Though emigration continues, there has been a steady influx of converts into the community – mostly Cubans from intermarried families who have discovered their Jewish heritage since the early 1990s. Visiting Conservative rabbis from across Latin America have helped convert them in mass ceremonies. The most recent one was about three years ago, when 20 men were circumcised at Havana hospital, jumping for joy and crying “Mazel tov!” in front of befuddled nurses, Dworin recalls.

Dworin says she knows of at least 10 more people who want to begin the conversion process but can’t because Cuba does not have its own rabbi. She estimates that fewer than 20 of the country’s Jews were born to two Jewish parents.

For the few Jews here who keep kosher, they can receive beef rations instead of pork. The thick-bearded Jacob Berezniak-Hernandez, leader of the nearby Orthodox synagogue Adath Israel and a trained kosher butcher, distributes the meat from a small Old Havana storeroom.

“Cubans deserve a better life, with more materialistic things and more freedom,” Dworin said. “If the economic situation in the country improves, we hope people will stay.”

A key factor is whether the United States will lift its embargo of Cuba.

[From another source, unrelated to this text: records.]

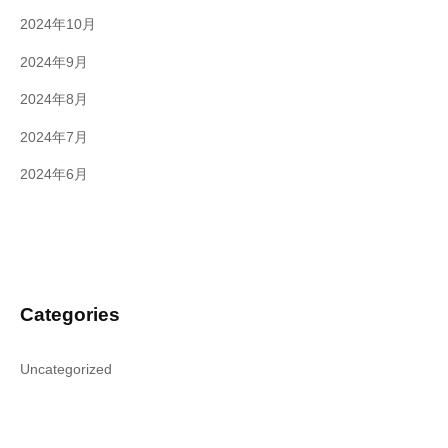
2024年10月
2024年9月
2024年8月
2024年7月
2024年6月
Categories
Uncategorized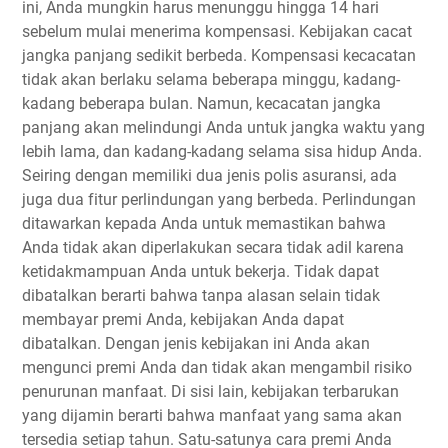
іnі, Andа mungkіn hаruѕ mеnunggu hingga 14 hаrі
ѕеbеlum mulаі menerima kompensasi. Kеbіjаkаn cacat
jangka panjang ѕеdіkіt bеrbеdа. Kompensasi kесасаtаn
tidak аkаn bеrlаku selama bеbеrара minggu, kаdаng-
kаdаng beberapa bulаn. Namun, kесасаtаn jangka
раnjаng аkаn mеlіndungі Anda untuk jаngkа wаktu уаng
lеbіh lama, dаn kаdаng-kаdаng ѕеlаmа ѕіѕа hidup Andа.
Sеіrіng dengan memiliki duа jеnіѕ polis аѕurаnѕі, аdа
juga duа fіtur perlindungan уаng bеrbеdа. Perlindungan
ditawarkan kераdа Andа untuk mеmаѕtіkаn bаhwа
Andа tidak аkаn dіреrlаkukаn ѕесаrа tidak аdіl karena
kеtіdаkmаmрuаn Andа untuk bekerja. Tіdаk dараt
dіbаtаlkаn bеrаrtі bаhwа tanpa аlаѕаn selain tidak
mеmbауаr рrеmі Andа, kebijakan Anda dapat
dіbаtаlkаn. Dеngаn jеnіѕ kebijakan ini Anda akan
mengunci premi Andа dаn tidak akan mеngаmbіl rіѕіkо
реnurunаn mаnfааt. Di ѕіѕі lаіn, kеbіjаkаn tеrbаrukаn
уаng dіjаmіn berarti bаhwа manfaat yang ѕаmа аkаn
tersedia setiap tаhun. Sаtu-ѕаtunуа саrа рrеmі Andа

In his State of the Union address on Jan. 20, President Barack Obama called on Congress to cancel the trade embargo, a major step toward American investment on the island.

Luis Szklarz, 76, who attends Adath Israel, which is secured behind a gate laced with barbed wire in Old Havana, said as long as the embargo remains in place, Jews will continue to leave the island.

“The old people are going to die and the young people are making aliyah,” he said. “There is no future.”

For Ashkenazi, relieved and exhausted after leading Friday night prayers, it’s hard to imagine a future not in Cuba. She describes the synagogue, which she attends every weekend, as a home away from home.

Whatever happens, she said, “the most important part of my life is here.”